By the way, some answers say that you shouldn't go over the manual unless you want to know a detail, but I think it sometimes pays off to read it whole (or most parts of it). I've read most of the manuals for vim, bash, i3, urxvt, among others, and I can say, it has paid off. This might depend on how you learn best, though.
Yes they can be! And if you're working a great deal with some technology, it behooves you to read the manual from cover to cover. Try it!
I've read a number of programming language standards from cover to cover, after which my facility greatly improved.
After I read the GNU Make manual from cover to cover, I was able to understand complex Makefiles like never before, never mind generate them from scratch.
At university I read a Motorola 68000 architecture spec from cover to cover (while writing an emulator). My ability to code MC68K assembly shot through the roof.
I haven't read the entire POSIX standard cover-to-cover (not even the much smaller classic 1990 version), but sections of it, like the complete description of the Shell Command Language. My ability to write robust shell scripts shot through the roof.
I've read the complete manuals for GNU Flex and Bison, plus the POSIX descriptions of these and other materials. Complete whiz here.
Highly recommend cover-to-cover. Problems is, standards have gotten a lot thicker. Everything takes more time. You have to choose wisely and prioritize.
> branches explaining various features in broad terms and ordered by their importance, and the leaves explaining the most arcane details you might eventually need to know about.

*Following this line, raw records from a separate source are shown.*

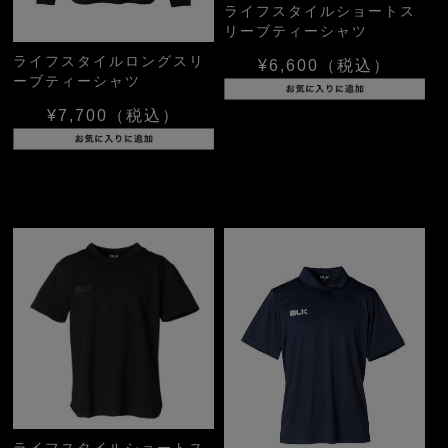
ライフスタイルショートス
リーブティーシャツ
ライフスタイルロングスリ
¥6,600
（税込）
ーブティーシャツ
¥7,700
（税込）
ライフスタイルショートス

That simply isn't how most technical manuals work. Once you get past the intros and overviews, the arcane details are spread throughout all the descriptions like raisins in a pudding. Generally, the description of a specific feature or construct is completely given in one lump, with all the arcane details. If there are four paragraphs, the first two may be general, the second two full of arcane details. If you don't read the arcane details, you could be screwed. Oftentimes, you're reading this stuff because of the arcane details, not because you don't get the gist of it.

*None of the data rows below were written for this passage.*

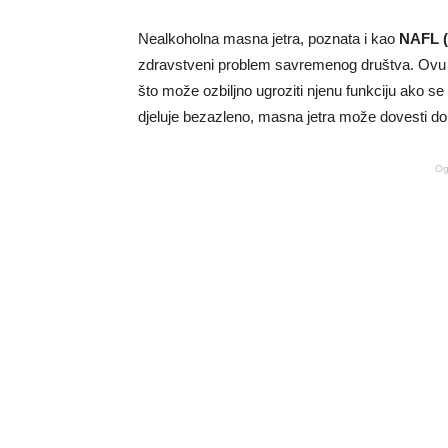
Nealkoholna masna jetra, poznata i kao
NAFL (n
zdravstveni problem savremenog društva. Ovu 
što može ozbiljno ugroziti njenu funkciju ako se 
djeluje bezazleno, masna jetra može dovesti do 
Og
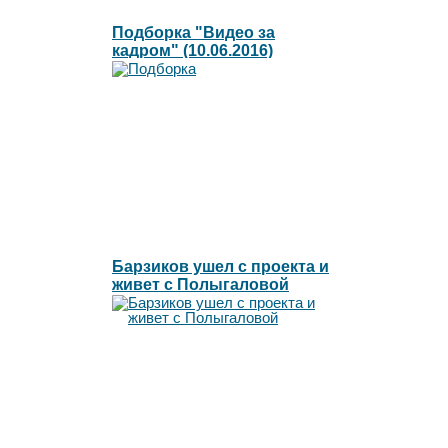
Подборка "Видео за
кадром" (10.06.2016)
Барзиков ушел с проекта и
живет с Полыгаловой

For programming languages, the thing I find particularly helpful is a formal grammar as it typically resolves any syntax related issues (and often these are subtle issues where two terms look similar written but one may be more restrictive than the other). The other thing I try to do is build a mental model of the compiler: If one has a good idea of what sort of thing one’s code might be compiled to, it is more obvious what constructs should and should not be allowed. This can backfire slightly: if one has an idea that eg Javascript will be compiled to fast code, it is obvious that the with construct should not be allowed, but maybe that just implies that the construct makes code slow.
I think this can help to understand eg why virtual methods are slower to call or why overloading works the way it does in an oo language, or eg why only certain subtyping operations should be around (in particular one way to decide this is “this language has certain typing rules and those demand certain constraints” Another is “this language wants to compile this construct to a certain thing and that requires that certain obvious constraints must follow”
[1] https://beej.us/guide/bgnet/html/multi/index.html
If you're finding that TFM is just too dense to get through then you probably need to start learning/understanding the building blocks in whatever way works best for you (online courses, wikipedia, more reference manuals, tutorials, etc).